Au deux-tiers du livre de Biély, Pétersbourg, un sous-chapitre porte ce même titre comme s'il donnait un vision en réduction du roman tout entier.
Le révolutionnaire Doudkine rentre chez lui. Dans l'escalier, il rencontre un inconnu qui se présente à lui sous le nom de Chichnarfé, ressortissant persan. Doudkine l'invite à entrer chez lui. Dans la chambre, ils trouvent un ami de Doudkine, Stéphane, également en train de l'attendre. Mais à leur arrivée, celui-ci ne jette pas un regard au visiteur et déguerpit malgré les prières de Doudkine qui ne veut pas se retrouver seul avec Chichnarfé. Une conversation folle commence.
- Oui je disais que notre capitale (...) appartient au pays des phantasmes. On n'a pas l'habitude d'en parler dans les guides et même le Baedeker est muet sur ce point. Le provincial qui n'est pas au courant n'aperçoit que l'administration visible : il n'a pas de passeport pour le Pétersbourg des ombres... (...)
La silhouette qui se découpait sur la fenêtre perdait de sa consistance. Ce n'était plus qu'une feuille de papier noir collée dans le cadre de la fenêtre. Mais la voix semblait provenir du milieu du carré de la chambre et Doudkine avait l'impression que cette voix se déplaçait peu à peu de la fenêtre vers lui, qu'elle était devenue un centre autonome et invisible (...)

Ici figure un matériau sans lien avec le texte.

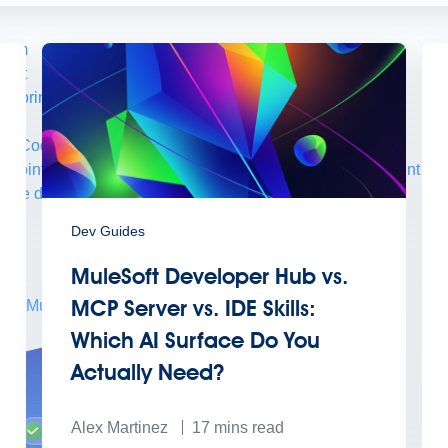
form
port
nitoring
API Manager
AI Gateway
t Code Builder, Studio, Mule
o point integration with clicks, not code
Intelligent Document Pr
force data
t
Dev Guides
MuleSoft Developer Hub vs.
MCP Server vs. IDE Skills:
ons
MuleSoft Vibes
AI built for the integration lifecycle
Which AI Surface Do You
Actually Need?
Alex Martinez
17
mins read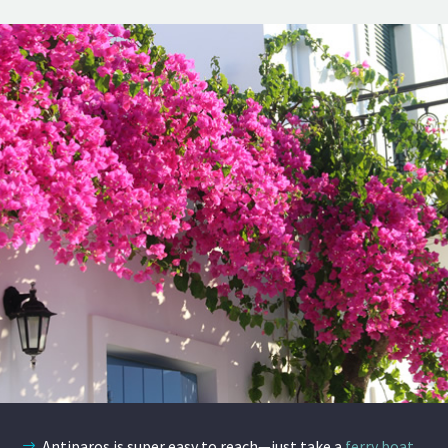
Antiparos is super easy to reach—just take a
ferry boat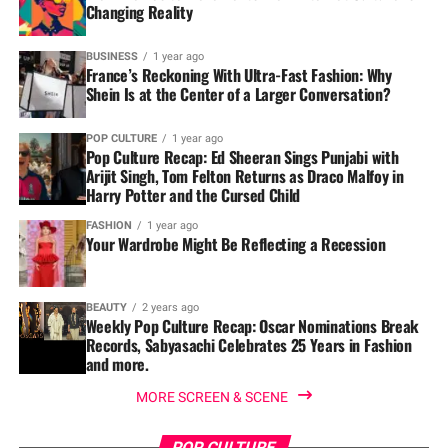
Changing Reality
BUSINESS
1 year ago
France’s Reckoning With Ultra-Fast Fashion: Why
Shein Is at the Center of a Larger Conversation?
POP CULTURE
1 year ago
Pop Culture Recap: Ed Sheeran Sings Punjabi with
Arijit Singh, Tom Felton Returns as Draco Malfoy in
Harry Potter and the Cursed Child
FASHION
1 year ago
Your Wardrobe Might Be Reflecting a Recession
BEAUTY
2 years ago
Weekly Pop Culture Recap: Oscar Nominations Break
Records, Sabyasachi Celebrates 25 Years in Fashion
and more.
MORE SCREEN & SCENE
POP CULTURE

- La biologie des ombres n'est pas encore étudiée ; on ne comprend pas encore leurs exigences. Elles pénètrent dans le corps sous la forme de bacilles avec l'eau que vous ingurgitez...(...)
- Vous aurez beau adresser des plaintes au monde visible, on ne leur donnera pas suite, comme à toutes les plaintes d'ailleurs... Le tragique, c'est que nous appartenons au monde invisible, au monde des ombres...
- Ce monde existe-t-il ? cria Doudkine, tout en s'apprêtant à bondir hors de la mansarde et à enfermer le visiteur, qui devenait de plus en plus subtil. L'homme qui était entré tout à l'heure possédait les trois dimensions. Il s'était appuyé à la fenêtre et il était devenu une simple silhouette (à deux dimensions), puis une fine couche de suie, comme le noir de fumée qui file de la lampe, et maintenant cette suie noire venait de se consummer en une cendre qui brillait sous la lune et cette cendre s'envolait ; déjà il n'y avait plus de silhouette ; la matière s'était dissoute et il ne restait plus qu'une substance sonore qui caquetait sans fin, on ne savait d'où... Doudkine eut l'impression que ça caquetait au fond de lui-même. (...)
(Il voulut crier) mais il ne le put car ce n'était plus lui, mais sa gorge qui cria :
- Je viens d'apparaître au fond de votre larynx.